13th September 2013
1) Twitter files proposals to list at a value of estimated at £15bn.Twitter revealed its intentions in – what else – a tweet.
2) The Royal Mail will be privatised within weeks with management promising dividends for investors. This turnaround has been spectacular, but unions are promising more strife. Much depends on the price but privatisations are usually priced to fly. The firm has posted some excellent results, but it’s not much of a track record if you go back more than a couple of years.
3) Everything this week has been about houses. Sales are rocketing with approvals up by 21% in a year. The Royal Institution of Chartered Surveyors suggests a 5% inflation cap enforced by the Bank of England. Shaun Richards is cynical about the practicalities while Mindful Money suggests five stocks to play the recovery.
4) Axa Wealth is fined £1.8m by the financial watchdog for investment advice failings in branches of Clydesdale, Yorkshire Bank and West Brom Building Society. Some of the investors were older and inexperienced. The direct sales operation is now shut. This week Mindful Money asked if it really mattered if you split from your financal adviser. Perhaps not in this case. But investors should check what they are invested in now and if it is still right and that could mean seeking a decent adviser next time.

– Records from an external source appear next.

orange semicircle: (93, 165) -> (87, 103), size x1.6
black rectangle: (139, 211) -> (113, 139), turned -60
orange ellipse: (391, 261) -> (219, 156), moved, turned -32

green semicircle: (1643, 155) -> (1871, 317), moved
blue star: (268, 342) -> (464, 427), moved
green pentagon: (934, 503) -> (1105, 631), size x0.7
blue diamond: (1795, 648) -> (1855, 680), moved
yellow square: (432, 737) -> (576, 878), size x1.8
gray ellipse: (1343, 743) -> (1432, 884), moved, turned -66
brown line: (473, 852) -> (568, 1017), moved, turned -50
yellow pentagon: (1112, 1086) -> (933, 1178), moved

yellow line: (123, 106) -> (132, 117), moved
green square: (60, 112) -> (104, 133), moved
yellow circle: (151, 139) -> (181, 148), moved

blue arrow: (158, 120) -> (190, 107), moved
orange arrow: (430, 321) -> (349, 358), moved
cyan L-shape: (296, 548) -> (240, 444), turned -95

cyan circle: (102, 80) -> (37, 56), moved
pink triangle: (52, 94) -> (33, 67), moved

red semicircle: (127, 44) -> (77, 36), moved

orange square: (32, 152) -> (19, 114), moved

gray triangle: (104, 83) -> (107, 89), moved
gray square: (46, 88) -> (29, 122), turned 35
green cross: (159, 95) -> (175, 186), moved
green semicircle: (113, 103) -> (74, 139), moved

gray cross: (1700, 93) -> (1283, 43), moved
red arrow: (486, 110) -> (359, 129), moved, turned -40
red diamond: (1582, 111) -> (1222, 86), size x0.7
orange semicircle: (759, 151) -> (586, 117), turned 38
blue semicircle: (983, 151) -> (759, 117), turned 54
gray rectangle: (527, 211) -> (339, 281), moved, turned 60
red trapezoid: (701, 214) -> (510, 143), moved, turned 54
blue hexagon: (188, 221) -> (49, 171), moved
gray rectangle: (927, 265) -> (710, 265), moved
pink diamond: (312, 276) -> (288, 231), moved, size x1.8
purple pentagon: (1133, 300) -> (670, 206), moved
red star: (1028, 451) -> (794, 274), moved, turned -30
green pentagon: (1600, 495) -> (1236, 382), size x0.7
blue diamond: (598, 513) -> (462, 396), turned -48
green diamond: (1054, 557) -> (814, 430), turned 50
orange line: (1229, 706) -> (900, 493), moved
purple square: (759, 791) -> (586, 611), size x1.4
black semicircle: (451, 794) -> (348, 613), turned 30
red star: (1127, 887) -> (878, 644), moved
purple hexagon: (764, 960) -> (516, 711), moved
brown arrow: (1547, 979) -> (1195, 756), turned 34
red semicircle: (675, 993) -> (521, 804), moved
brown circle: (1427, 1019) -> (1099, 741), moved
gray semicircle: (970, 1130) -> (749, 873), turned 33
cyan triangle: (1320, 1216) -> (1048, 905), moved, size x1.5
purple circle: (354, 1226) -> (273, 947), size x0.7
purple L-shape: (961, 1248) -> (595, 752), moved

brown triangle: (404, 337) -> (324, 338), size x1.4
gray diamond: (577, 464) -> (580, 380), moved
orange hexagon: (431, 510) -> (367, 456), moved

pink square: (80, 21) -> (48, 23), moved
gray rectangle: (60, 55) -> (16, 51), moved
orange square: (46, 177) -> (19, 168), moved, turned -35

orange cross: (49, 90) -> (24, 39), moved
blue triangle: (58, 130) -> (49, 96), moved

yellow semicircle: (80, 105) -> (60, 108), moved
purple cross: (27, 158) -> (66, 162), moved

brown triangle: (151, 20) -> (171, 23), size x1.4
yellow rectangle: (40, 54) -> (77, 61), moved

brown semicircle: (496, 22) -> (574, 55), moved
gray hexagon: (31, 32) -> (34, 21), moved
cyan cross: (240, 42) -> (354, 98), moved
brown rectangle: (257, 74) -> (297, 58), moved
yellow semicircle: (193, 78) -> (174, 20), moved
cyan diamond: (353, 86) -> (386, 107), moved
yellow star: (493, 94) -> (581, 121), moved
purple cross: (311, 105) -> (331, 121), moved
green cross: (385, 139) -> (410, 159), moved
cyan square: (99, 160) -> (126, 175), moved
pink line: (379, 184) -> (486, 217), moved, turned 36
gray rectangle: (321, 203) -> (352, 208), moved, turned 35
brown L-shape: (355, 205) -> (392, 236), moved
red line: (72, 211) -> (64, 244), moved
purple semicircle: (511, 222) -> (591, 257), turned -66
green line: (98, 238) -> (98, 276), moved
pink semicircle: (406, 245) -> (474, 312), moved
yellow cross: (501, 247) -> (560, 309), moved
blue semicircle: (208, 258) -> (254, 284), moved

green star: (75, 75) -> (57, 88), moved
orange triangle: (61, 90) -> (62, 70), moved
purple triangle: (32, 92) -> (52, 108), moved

5) The super-Mansion tax may hog the headlines but the Lib Dems are also proposing cutting back the pension lifetime allowance to £1m. They may not take power, but they could be in a coalition again, and of course, such proposals often make space for larger parties to adopt similar policies. If you have the money, it may be wise to use those allowances while you can. Every other year, the amount you can tax shelter seems to get smaller. We wouldn’t rely on its staying at £1.25m much longer.